- Occupations: Co-CEO of Cornerstone Co-founder of The Fader Co-founder Fader Label

= Jon Cohen (entrepreneur) =

American music, media and branding executive

Jon Cohen is an American music and media executive in New York City.

==Early life and education==
Cohen graduated from Syracuse University's Newhouse School of Communication in 1990 with a bachelor's degree in television and radio, film and marketing.

==Career==
After graduation he joined EMI's SBK label, promoting Blur and Jesus Jones. Cohen then worked for Columbia-Sony with Jeff Buckley, Alice in Chains and The Presidents of the United States of America. In May 2012, he was honored by Syracuse University's music and entertainment industry Bandier Program (founded by Sony/ATV Music Publishing chairman and CEO Martin Bandier) for contributions to the program.

In 1997, less than a year after Rob Stone founded Cornerstone (a New York-based creative-lifestyle marketing firm with offices in Los Angeles and London which is "charting a new direction for the music industry"), Cohen left Columbia to join Stone as a partner and co-CEO at Cornerstone (which was recognized in 2007 for its integration of musicians in advertising campaigns).

Cohen is a member of the board of directors for Sweetgreen, a farm-to-table salad chain, and helped create the annual Sweetlife Festival concert. He is also on the board of the Children's Cancer Association's music-medicine program, MyMusicRx, a digital playground delivering music to critically ill youth in the United States and Canada.

===The Fader===
In 1999, Cohen co-founded The Fader with Rob Stone. An award-winning magazine, it was called "the new music-and-fashion bible" by the New York Times. With its 39th issue, The Fader became the first full-length magazine available on iTunes.

In 2002, Cohen co-founded Fader Label with Rob Stone. Its roster includes Matt and Kim, the Editors, Neon Indian, Bird Monster, Saul Williams and Yuna. In spring 2003 they began Fader Films, an artist-friendly production division which has released critically acclaimed films (including Hooked: The Legend of Demetrius 'Hook' Mitchell and On The Outs. In 2021, they launched a management division of Fader Label with a roster including Del Water Gap, James Ivy, and Shallou. With Stone, Cohen is one of the "veteran music marketers" behind the Fader Fort at South by Southwest, presenting "some of the most memorable events at South by Southwest, like Kanye West's appearance two years ago and breakout performances by M.I.A. and Amy Winehouse."

===Advertising campaigns===
Successful campaigns under Cohen's direction at Cornerstone include Nike's "Better Than I've Ever Been". Commissioned by the sportswear company for the 25th anniversary of Air Force One shoes, the Cornerstone executive produced the song, secured Kanye West, Nas, KRS-One and Rakim to collaborate and oversaw production with Rick Rubin.
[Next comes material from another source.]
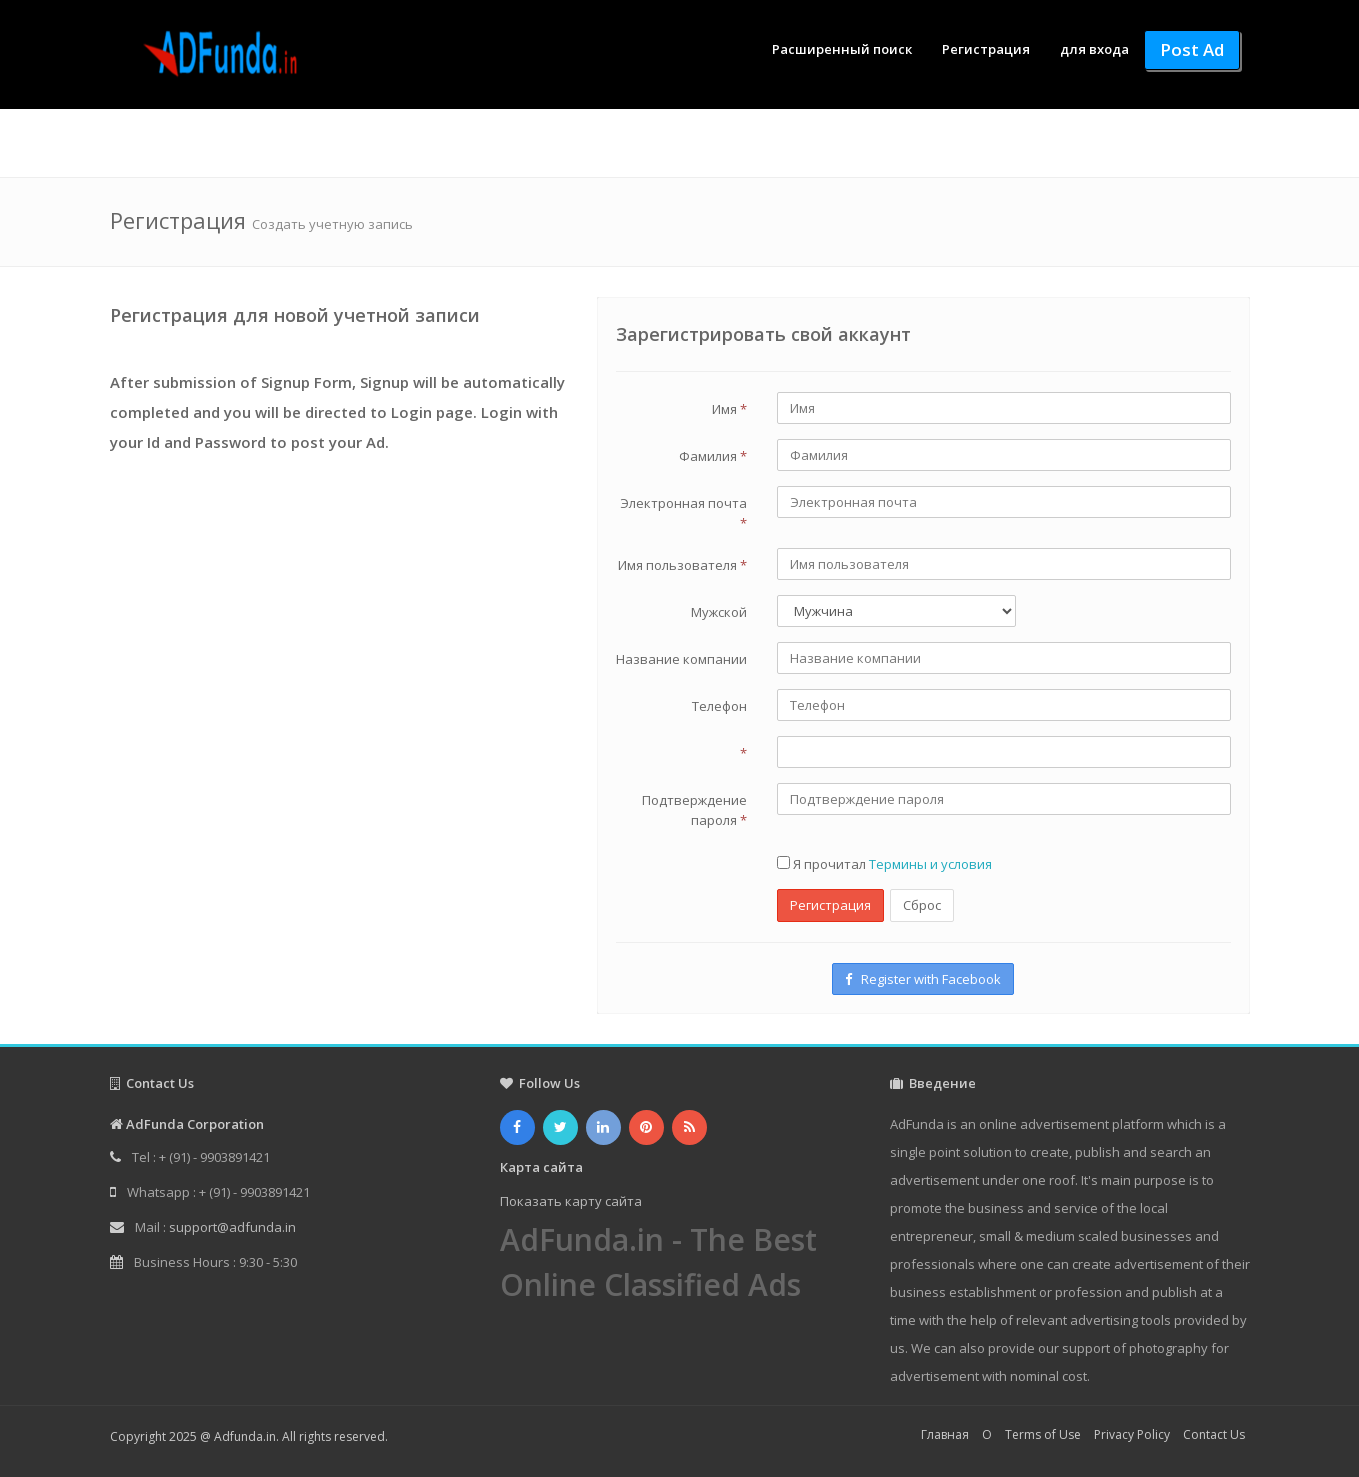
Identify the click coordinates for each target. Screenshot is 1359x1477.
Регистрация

The track was nominated for a Grammy Award for Best Rap Performance by a Duo or Group. "My Drive Thru" was a collaborative single by The Strokes' lead vocalist Julian Casablancas, American singer-songwriter Santigold and The Neptunes producer and N.E.R.D. member Pharrell Williams. The song was created for Converse's centennial, and was released in June 2008. Among Cornerstone's music-related initiatives are Green Label Sound by Mountain Dew and Rubber Tracks, a recording studio managed by Converse in Brooklyn, New York.

In late 2010, Pepsi's chief engagement officer hired Cornerstone for the creative work on the company's Pepsi MAX NFL Audible campaign. TV spots aired during January 2011 NFL playoff games and online, featuring rappers Big Boi, Lupe Fiasco, B.o.B. and Talib Kweli. In 2012, Pepsi retained Cornerstone for its NFL Pepsi Anthems campaign featuring Kelly Clarkson, Travie McCoy, Wiz Khalifa and Kid Rock.